Your Shark Nerdist is absolutely swamped organizing a Brooklyn zine fair for the weekend; New Yorkers are encouraged to attend. As are non-New Yorkers, I guess, but seriously, first look to your children or something.
To tide you over, we present sharks “doing it,” and also penguin soccer. See you on Monday.
Three magical words: Nurse. Shark. Porno. Nurse sharks like it rough. Maybe NSFW? I mean, there’sâspoiler alert!âa big wad of shark jizz floating in the water at one point, so that’s…fun?
After your done with the sex, get ready for SPORTS! Here are anthropomorphic penguins freaking out and attacking a ball like they want to kill the heck out of it. Seriously. That’s not good healthy penguin fun. GOOOOOOOOOOAL!
You’ve hit the ball out the park! Icrendible!
Hmm, not sure if I’d call seeing shark jizz floating around in the water “fun”. You weren’t kidding when you said those nurse sharks like it rough. Holy crap! Couldn’t access the second video about penguins. First video: They make for pretty boring soccer players. LOL! Thanks for sharing!

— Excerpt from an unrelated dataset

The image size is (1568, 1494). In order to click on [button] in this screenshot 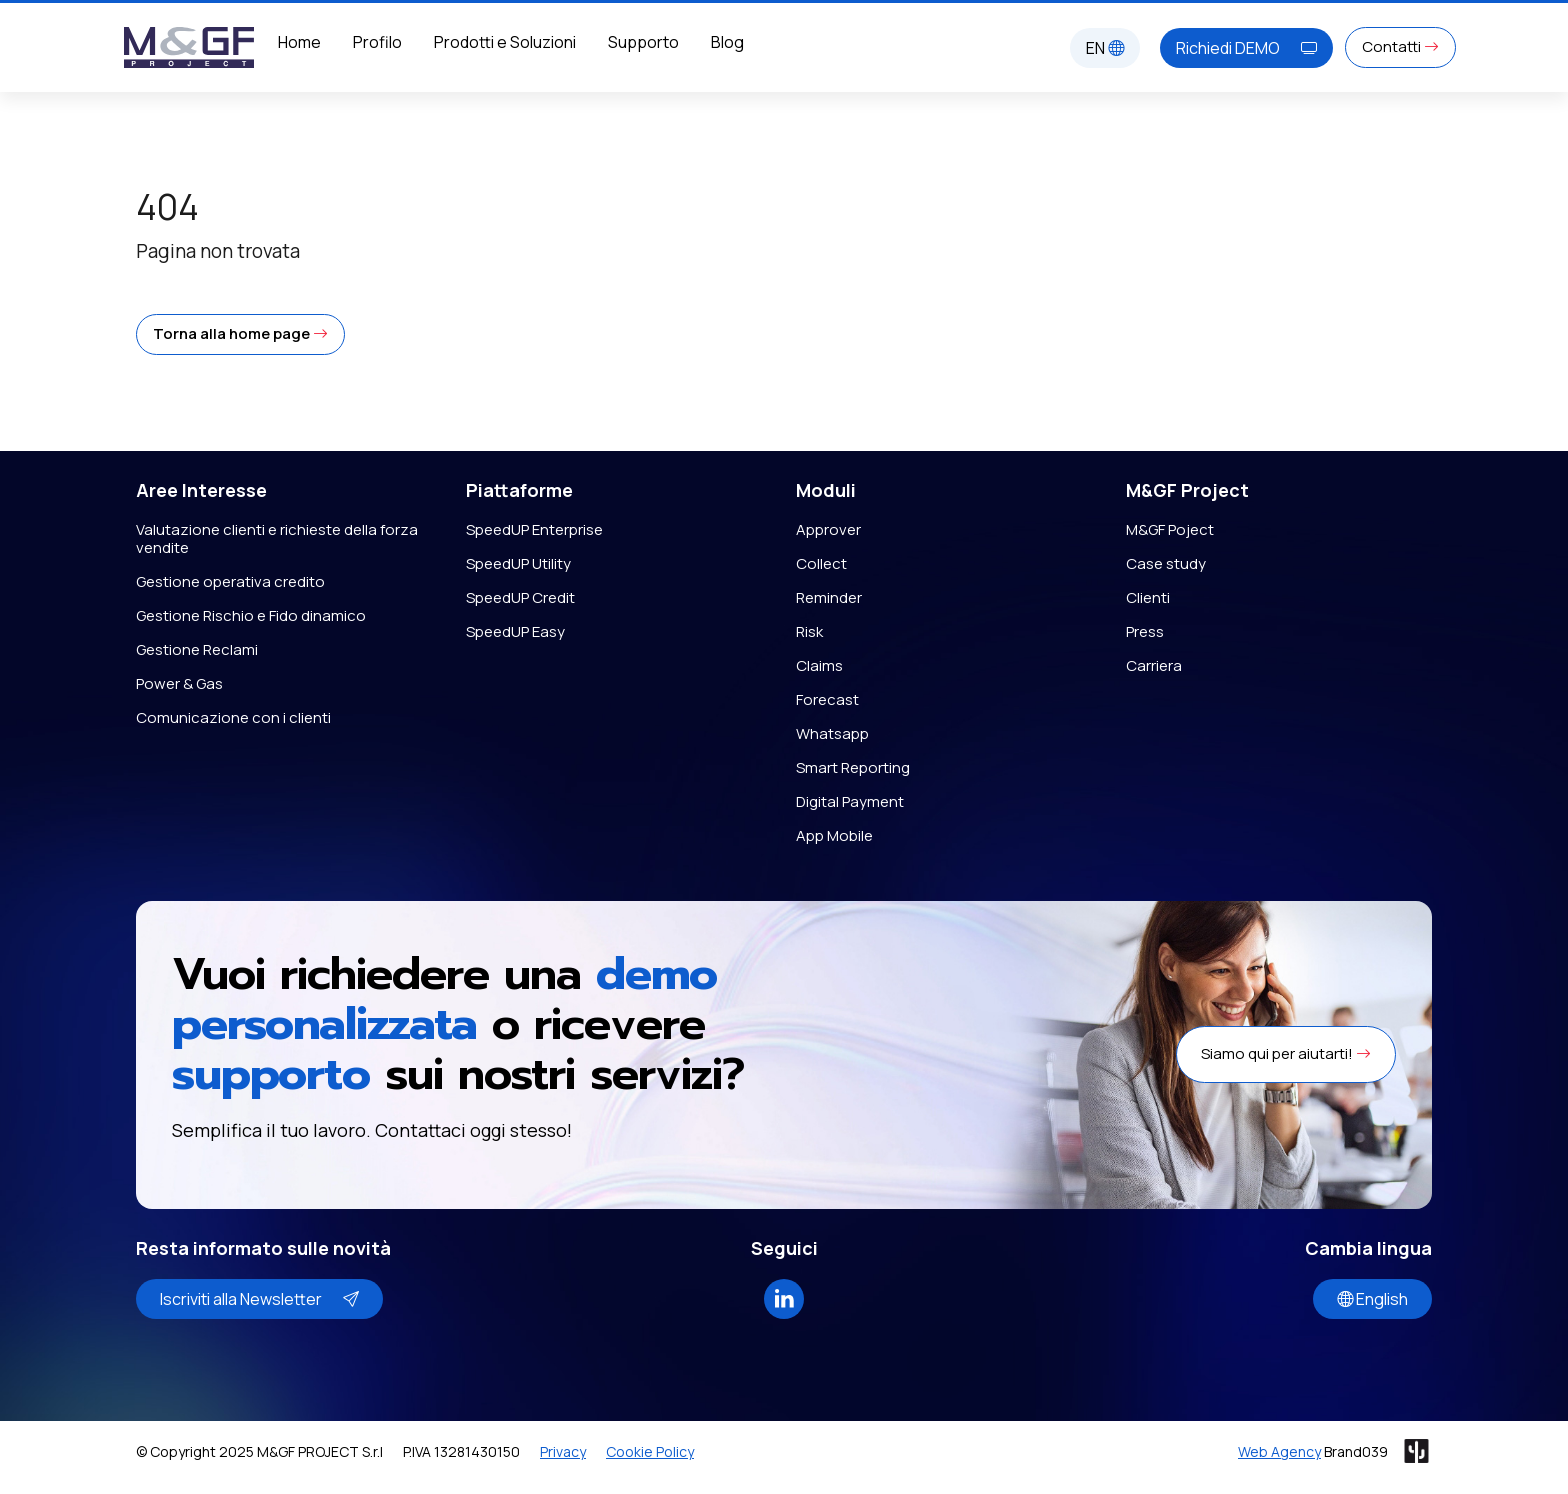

I saw an article the other day and thought of our resident Shark Nerdist, even though it’s not TECHNICALLY about REAL sharks. Of course, I can’t find the link now, but! It was something about finding the original mechanical Jaws in a junkyard.
That’s probably not something you want people to immediately associate with you, huh? TOO BAD! Already happened!
That has to be the best typo in the WORLD, Catie. Thank you for thinking of that!
First – shark porn is the best porn. It’s just fact. Second-of-ly, I know that “antropomorphic” is a typo, but I looked up the prefix “antro” just to see if it manipulated the word hilariously, and oh brother does it. According to Urban Dictionary, an antro is “a Mexican nightclub that usually plays techno, alternative rock, reggaeton, or hiphop.” Therefore, I recommend we all start a penguin soccer league in our respective local antros – I smell human-like gold! Wordplay!